◆ Work request:
Your task is to filter the entries and copy every line containing the string "YouTube".

◆ Provided records:

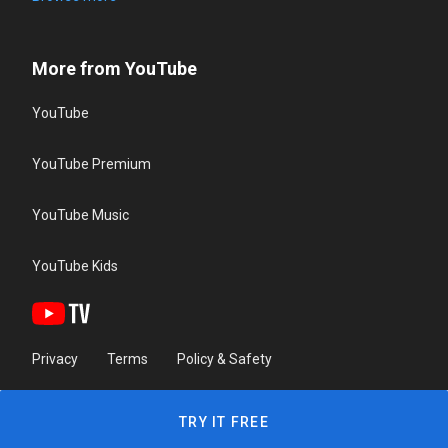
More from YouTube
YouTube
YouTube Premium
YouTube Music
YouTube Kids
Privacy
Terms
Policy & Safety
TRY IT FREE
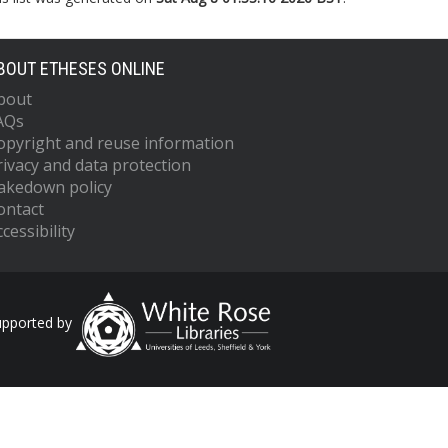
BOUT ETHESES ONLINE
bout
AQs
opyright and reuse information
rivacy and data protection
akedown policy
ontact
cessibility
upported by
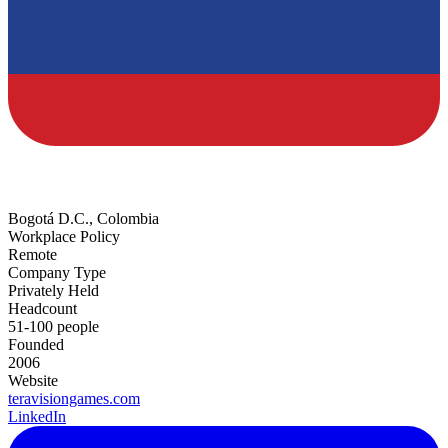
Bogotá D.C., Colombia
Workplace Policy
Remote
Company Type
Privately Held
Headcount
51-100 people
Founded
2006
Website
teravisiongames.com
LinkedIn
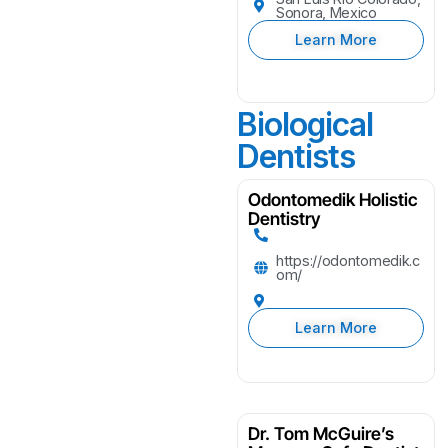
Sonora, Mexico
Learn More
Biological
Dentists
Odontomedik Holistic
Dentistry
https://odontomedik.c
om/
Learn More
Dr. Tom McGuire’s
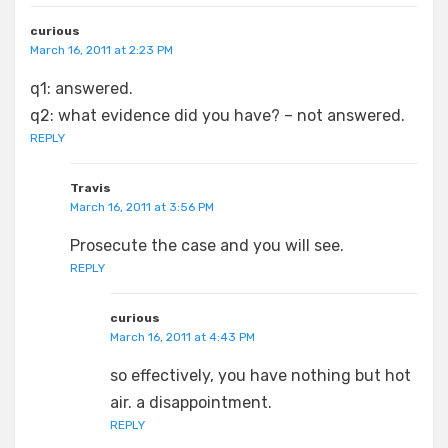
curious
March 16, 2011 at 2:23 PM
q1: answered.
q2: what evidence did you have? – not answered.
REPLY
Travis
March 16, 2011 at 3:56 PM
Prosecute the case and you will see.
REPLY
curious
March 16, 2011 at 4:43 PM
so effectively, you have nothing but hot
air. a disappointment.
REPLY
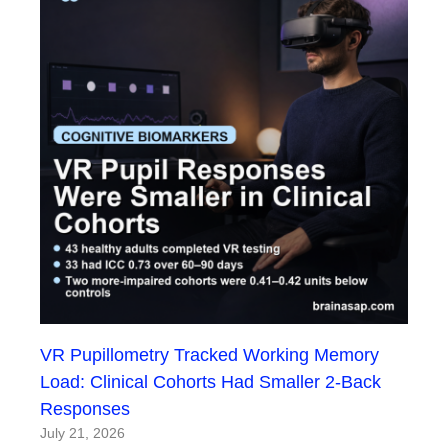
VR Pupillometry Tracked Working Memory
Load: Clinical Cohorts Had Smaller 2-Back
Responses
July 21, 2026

==

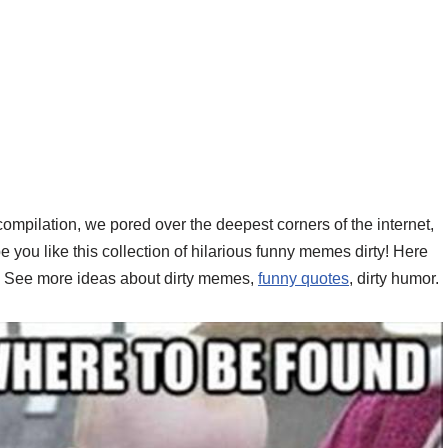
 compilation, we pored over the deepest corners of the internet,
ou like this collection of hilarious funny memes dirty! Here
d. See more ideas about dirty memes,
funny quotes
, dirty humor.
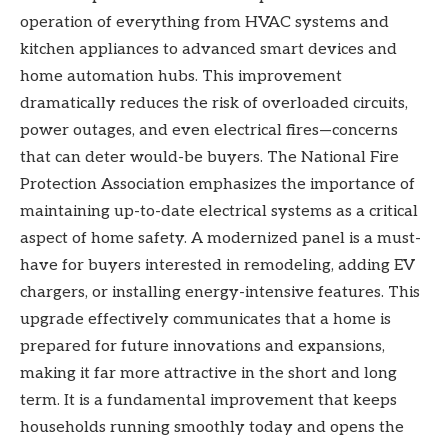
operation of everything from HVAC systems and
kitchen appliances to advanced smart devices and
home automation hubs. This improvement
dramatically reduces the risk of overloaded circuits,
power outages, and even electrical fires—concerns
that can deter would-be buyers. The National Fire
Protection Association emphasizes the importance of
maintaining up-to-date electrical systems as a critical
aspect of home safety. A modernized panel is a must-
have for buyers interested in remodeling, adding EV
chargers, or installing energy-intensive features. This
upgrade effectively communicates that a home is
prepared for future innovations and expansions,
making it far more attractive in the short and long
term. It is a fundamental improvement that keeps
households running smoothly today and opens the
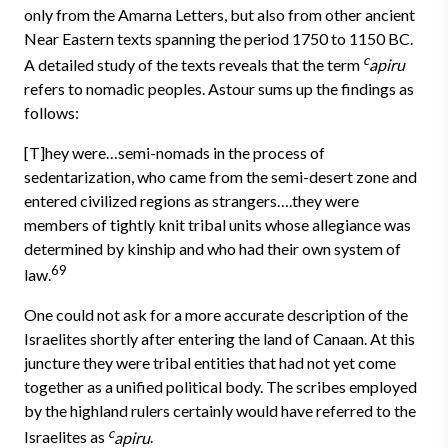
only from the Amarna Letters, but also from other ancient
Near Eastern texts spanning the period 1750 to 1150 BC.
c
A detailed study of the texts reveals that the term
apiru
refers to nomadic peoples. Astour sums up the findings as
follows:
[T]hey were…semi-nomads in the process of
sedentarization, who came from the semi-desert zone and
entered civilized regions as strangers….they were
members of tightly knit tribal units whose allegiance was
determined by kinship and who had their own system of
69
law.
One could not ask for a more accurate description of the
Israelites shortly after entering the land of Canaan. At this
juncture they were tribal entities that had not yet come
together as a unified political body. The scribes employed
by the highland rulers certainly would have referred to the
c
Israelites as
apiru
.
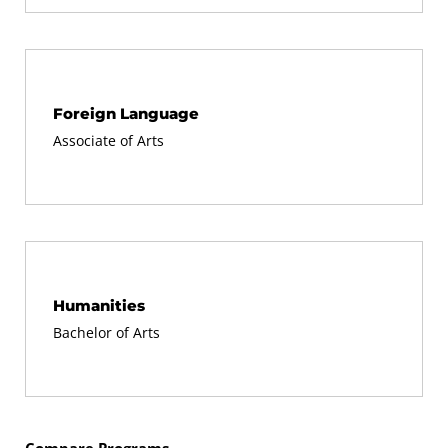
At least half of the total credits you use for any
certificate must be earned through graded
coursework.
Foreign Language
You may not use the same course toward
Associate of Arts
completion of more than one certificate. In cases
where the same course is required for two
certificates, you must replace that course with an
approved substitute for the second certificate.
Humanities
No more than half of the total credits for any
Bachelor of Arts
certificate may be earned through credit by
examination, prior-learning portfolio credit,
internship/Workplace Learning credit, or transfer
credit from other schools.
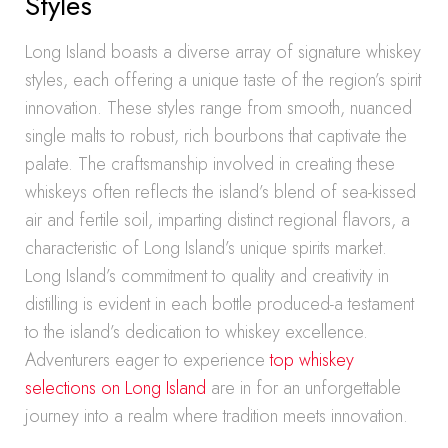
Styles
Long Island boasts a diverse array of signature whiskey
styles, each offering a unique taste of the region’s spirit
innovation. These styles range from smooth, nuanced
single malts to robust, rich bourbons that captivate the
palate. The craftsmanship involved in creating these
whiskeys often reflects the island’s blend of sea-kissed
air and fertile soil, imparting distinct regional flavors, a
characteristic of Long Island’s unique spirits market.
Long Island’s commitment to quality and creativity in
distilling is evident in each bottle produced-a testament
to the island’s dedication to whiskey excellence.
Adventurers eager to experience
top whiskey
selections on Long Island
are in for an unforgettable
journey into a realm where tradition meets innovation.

==

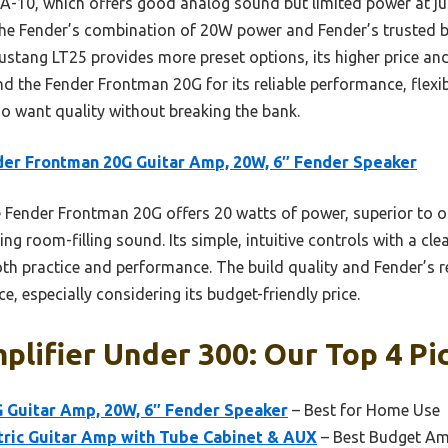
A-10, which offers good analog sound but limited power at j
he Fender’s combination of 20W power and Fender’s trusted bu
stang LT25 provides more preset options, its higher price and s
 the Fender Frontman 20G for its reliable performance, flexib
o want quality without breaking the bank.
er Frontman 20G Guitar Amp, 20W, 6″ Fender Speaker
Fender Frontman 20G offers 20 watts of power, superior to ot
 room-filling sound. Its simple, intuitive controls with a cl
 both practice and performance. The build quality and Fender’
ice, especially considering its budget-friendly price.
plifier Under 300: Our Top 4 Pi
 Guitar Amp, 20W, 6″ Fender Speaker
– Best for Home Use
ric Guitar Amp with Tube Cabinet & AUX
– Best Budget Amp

◆ Written answer:
More from YouTube
YouTube
YouTube Premium
YouTube Music
YouTube Kids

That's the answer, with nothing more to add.